→ How to complete this task: Which lines in the data below contain the word "also"? Copy each of them.

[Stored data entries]

-*-*-

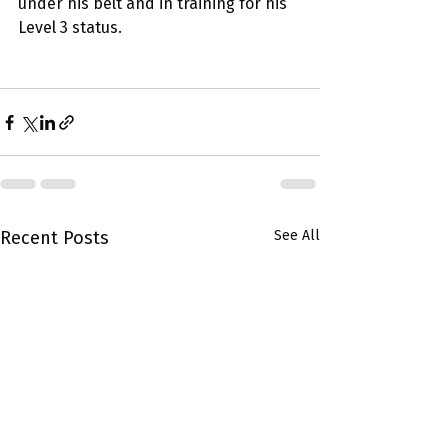
under his belt and in training for his 
Level 3 status.
Recent Posts
See All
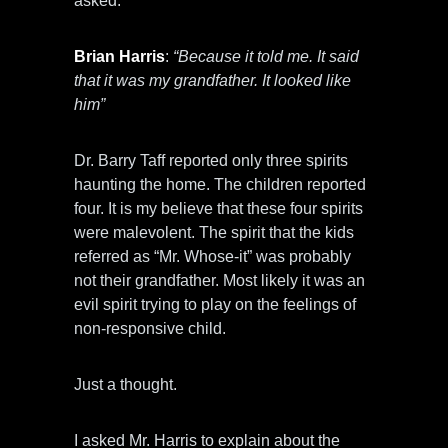
asked.
Brian Harris
:
“Because it told me. It said
that it was my grandfather. It looked like
him”
Dr. Barry Taff reported only three spirits
haunting the home. The children reported
four. It is my believe that these four spirits
were malevolent. The spirit that the kids
referred as “Mr. Whose-it” was probably
not their grandfather. Most likely it was an
evil spirit trying to play on the feelings of
non-responsive child.
Just a thought.
I asked Mr. Harris to explain about the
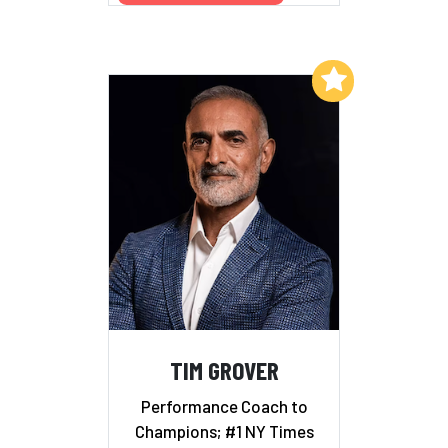
Add to My List
TIM GROVER
Performance Coach to
Champions; #1 NY Times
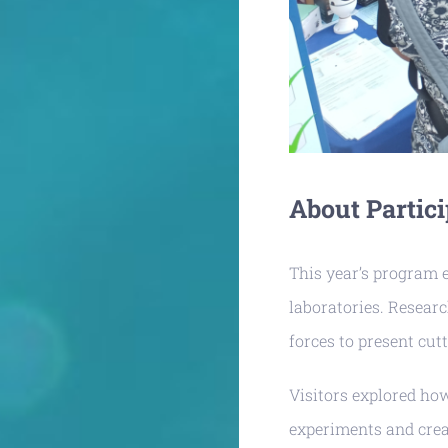
About Partici
This year’s program 
laboratories. Resear
forces to present cutt
Visitors explored ho
experiments and cre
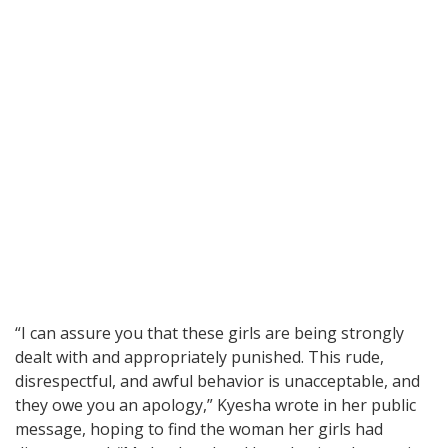
“I can assure you that these girls are being strongly
dealt with and appropriately punished. This rude,
disrespectful, and awful behavior is unacceptable, and
they owe you an apology,” Kyesha wrote in her public
message, hoping to find the woman her girls had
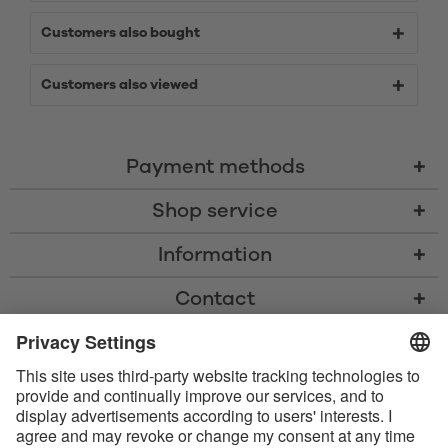
Customers also bought
Customers also viewed
Payment methods
Shop service
Information
Contact
* All prices including VAT, shipping costs, and cash-on-delivery fees where
applicable, unless otherwise stated
* The Bluetooth® word mark and logos are registered trademarks owned
by Bluetooth SIG, Inc. and any use of such marks by Satisfyer GmbH is
under license.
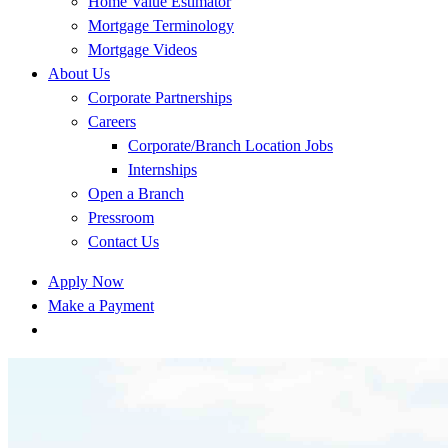
Home Value Estimator
Mortgage Terminology
Mortgage Videos
About Us
Corporate Partnerships
Careers
Corporate/Branch Location Jobs
Internships
Open a Branch
Pressroom
Contact Us
Apply Now
Make a Payment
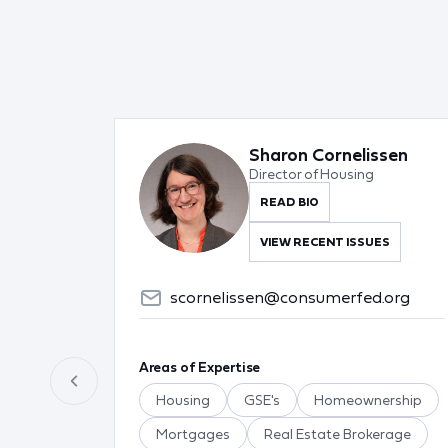
Sharon Cornelissen
Director of Housing
READ BIO
VIEW RECENT ISSUES
scornelissen@consumerfed.org
Areas of Expertise
Housing
GSE's
Homeownership
Mortgages
Real Estate Brokerage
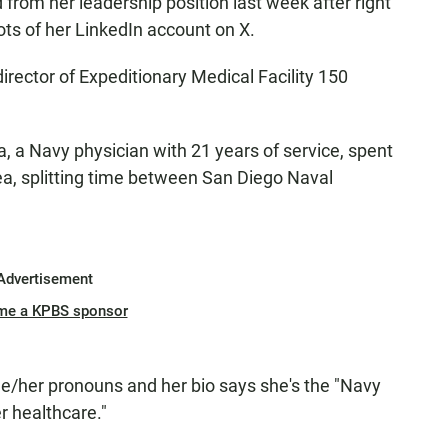
rom her leadership position last week after right
ts of her LinkedIn account on X.
rector of Expeditionary Medical Facility 150
, a Navy physician with 21 years of service, spent
ea, splitting time between San Diego Naval
Advertisement
me a KPBS sponsor
he/her pronouns and her bio says she's the "Navy
r healthcare."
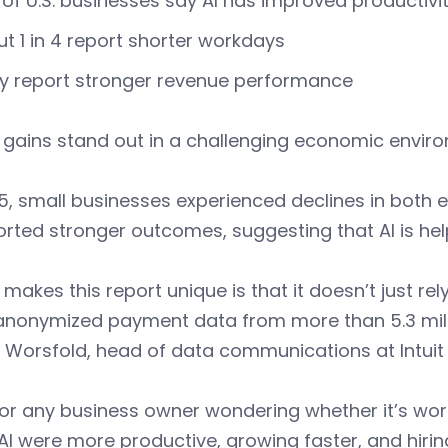
of U.S. businesses say AI has improved productivi
t 1 in 4 report shorter workdays
y report stronger revenue performance
 gains stand out in a challenging economic envir
5, small businesses experienced declines in both
orted stronger outcomes, suggesting that AI is he
makes this report unique is that it doesn’t just rel
anonymized payment data from more than 5.3 milli
 Worsfold, head of data communications at Intuit
or any business owner wondering whether it’s wor
AI were more productive, growing faster, and hiri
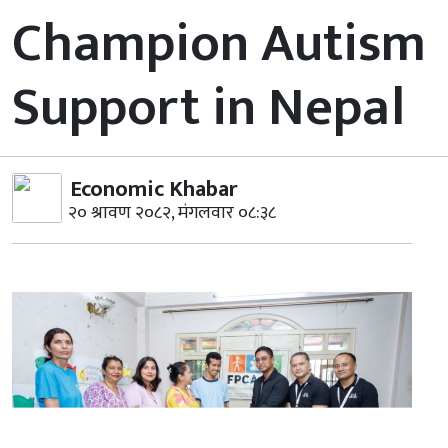
Champion Autism
Support in Nepal
Economic Khabar
२० श्रावण २०८२, मंगलवार ०८:३८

-*-*-

→ Exercise response:
Customers also bought
Customers also viewed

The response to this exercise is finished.